Côté flexibilité, figurent notamment l'encadrement des accords permettant de baisser salaires et/ou temps de travail en cas de difficulté, des mesures pour faciliter et "déjudiciariser" les licenciements et la possibilité de restructurer sans plan social via une mobilité obligatoire.

En contrepartie, de nouveaux droits sont octroyés aux salariés et aux chômeurs: généralisation d'une complémentaire santé, limitation des temps partiels ou encore droits rechargeables à l'assurance-chômage.

Pas de réforme du marché du travail depuis 1984

Le chef de l'Etat demande donc "au gouvernement de préparer, sans délais, un projet de loi afin de transcrire fidèlement les dispositions d’ordre législatif prévues" dans cet accord.

Ce projet de loi sera présenté en Conseil des ministres le 6 ou le 13 mars, puis examiné en urgence par le Parlement en vue d'une promulgation fin mai. 

Les présidents PS de l'Assemblée et du Sénat, Claude Bartolone et Jean-Pierre Bel, de même que les chefs de file des socialistes dans les deux chambres, ont annoncé dans un communiqué ce samedi que "l'Assemblée nationale prendra toutes ses responsabilités pour le transposer dans la loi avant l'été", en estimant qu'un "accord historique vient d'être conclu".

Ce texte "crée de nombreux nouveaux droits pour les salariés.

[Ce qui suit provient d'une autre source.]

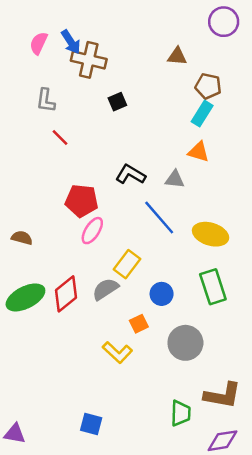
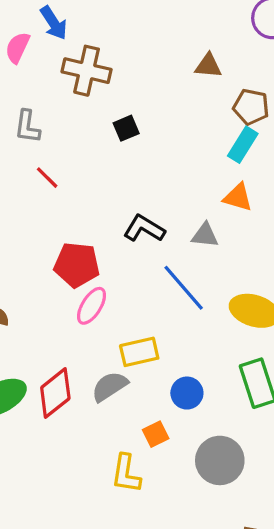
blue arrow: (71, 42) -> (54, 23), moved
yellow rectangle: (127, 264) -> (139, 352), turned 40
yellow L-shape: (117, 352) -> (126, 474), turned 56

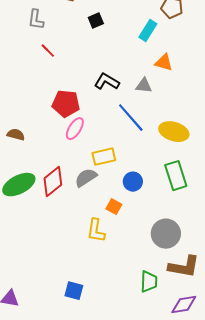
cyan rectangle: (243, 145) -> (148, 31), moved
orange square: (156, 434) -> (114, 207), turned -35
gray circle: (220, 460) -> (166, 234), moved

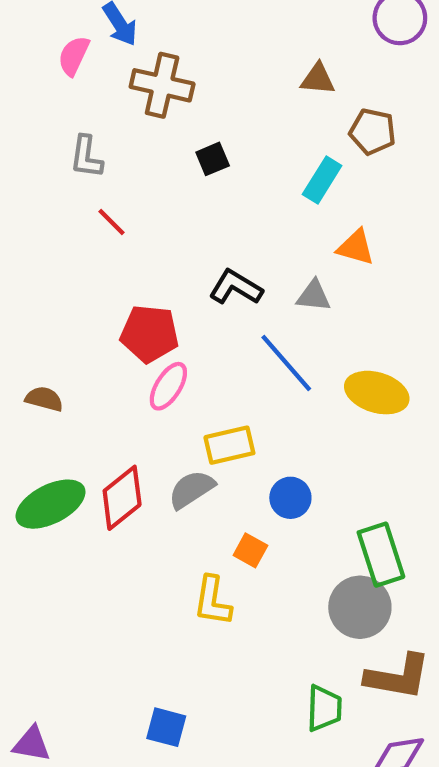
green rectangle: (176, 176) -> (381, 555), moved

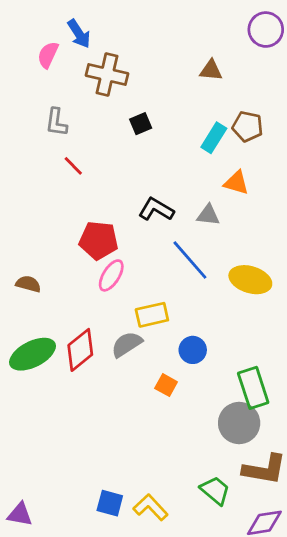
brown pentagon: (373, 132) -> (248, 126), moved
yellow L-shape: (213, 601) -> (151, 507), moved, turned 128
green trapezoid: (324, 708) -> (215, 490), turned -52

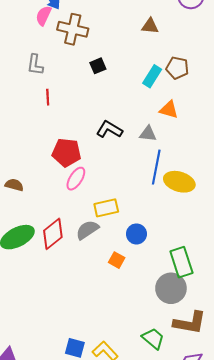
pink semicircle: (48, 55) -> (43, 16), moved
red line: (73, 166) -> (48, 97), turned 42
blue line: (190, 260) -> (156, 167), moved, turned 52

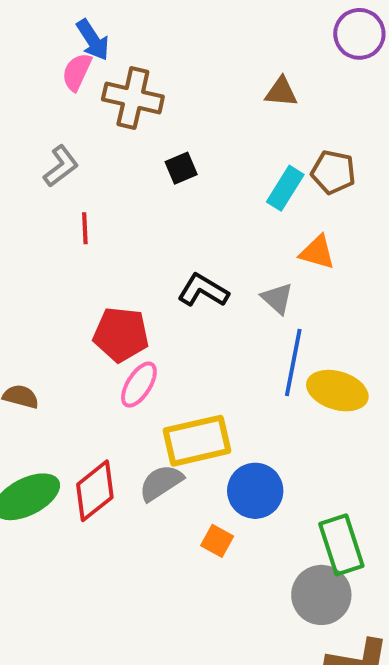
gray L-shape: (35, 65) -> (61, 166), turned -135
gray triangle: (148, 134) -> (277, 298), turned 36
yellow rectangle: (106, 208) -> (197, 441), size x1.4
blue circle: (136, 234) -> (255, 491), size x1.4

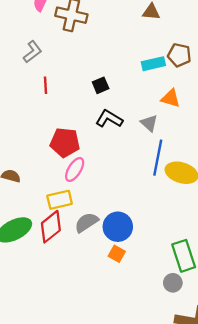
black square: (181, 168) -> (101, 85), moved
cyan rectangle: (285, 188) -> (153, 64), turned 45
yellow rectangle: (197, 441) -> (60, 200), moved, size x0.7
blue circle: (255, 491) -> (118, 227), moved
gray circle: (321, 595) -> (173, 283), size x0.6

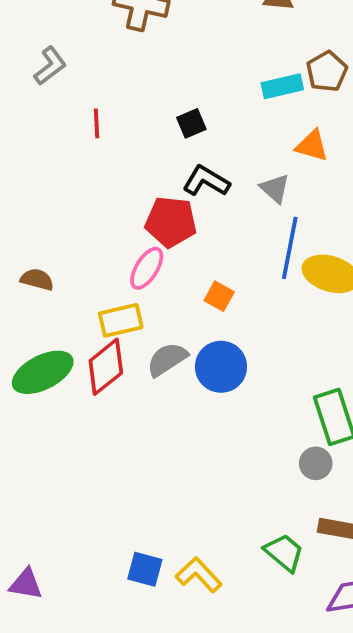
gray L-shape: (33, 52) -> (50, 66), moved
brown pentagon: (179, 55) -> (327, 71), turned 30
red pentagon: (65, 143) -> (171, 222), moved
orange square: (117, 254) -> (219, 296), moved

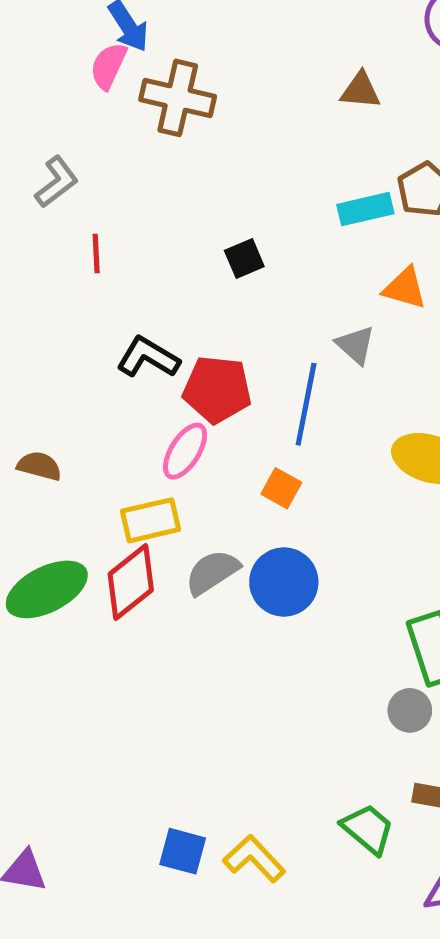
red line: (97, 123) -> (96, 254), moved
black L-shape: (206, 181) -> (148, 357), moved
blue line: (290, 248) -> (306, 404), moved

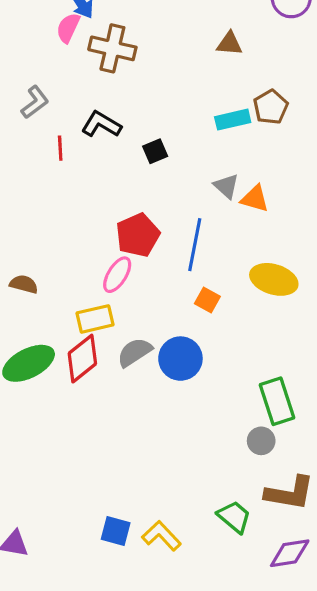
orange triangle: (405, 288) -> (255, 199), moved
gray triangle: (355, 345) -> (226, 186), moved
black L-shape: (148, 357) -> (101, 124), moved
red pentagon: (217, 389) -> (138, 235), turned -30
orange square: (281, 488) -> (207, 300), moved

Il renforce les capacités d'adaptations des entreprises face à la crise en les plaçant sous le contrôle des salariés et de l'Etat".

La France, scrutée par les agences de notation et Bruxelles, est l'un des derniers pays en Europe à engager une telle réforme.

Ce compromis conforte également le chef de l'Etat, qui a érigé le dialogue social en moteur de réformes.

Cet accord intervient cinq ans jour pour jour après celui sur la modernisation du marché du travail, à l'origine de la rupture conventionnelle, qui a mis fin depuis à plus d'un million de CDI. Depuis l'échec de 1984, il n'y avait pas eu de nouvelle tentative de réformer en profondeur le marché du travail.